A Defensoria Pública, que teve o pedido de suspender a desativação do equipamento acatado pela Justiça, também apontou preocupação com as consequências do não cumprimento da decisão. Em petição enviada ao TJ no dia 13 de abril (leia aqui), a qual a Ponte teve acesso, o órgão informa que recebeu relatos de que GCMs não teriam deixado as pessoas do local beberem água de um caminhão pipa da Sabesp (Companhia de Saneamento Básico do Estado de São Paulo) que ficou das 13h às 16h, do dia 10 de abril, na Praça Julio Prestes, durante a ação de limpeza das ruas.

Imagens que estão na petição da Defensoria Pública de SP | Foto: reprodução

A petição também destacou a aglomeração presente durante a transferência das 178 pessoas cadastradas para unidades na região do Glicério e citou reportagem da Ponte sobre a ação conjunta da PM e GCM no dia 9 de abril.
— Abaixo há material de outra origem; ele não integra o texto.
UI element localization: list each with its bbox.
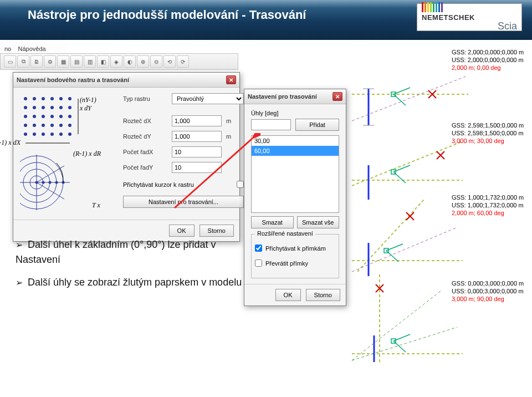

“A ação desastrosa da prefeitura, além de deixar as pessoas na miséria e abandonadas para morrer de Covid-19, ainda acirrou os conflitos existentes no local e rompeu vínculos com a equipe que trabalhava no Atende 2, e que poderia inclusive contribuir para referenciar as pessoas nos novos equipamentos abertos pela municipalidade”, escreveram os defensores do Núcleo Especializado de Cidadania e Direitos Humanos da Defensoria. Eles solicitam o pagamento de multa diária de R$ 100 mil caso a decisão seja descumprida, porém, o TJ ainda não se manifestou sobre o pedido.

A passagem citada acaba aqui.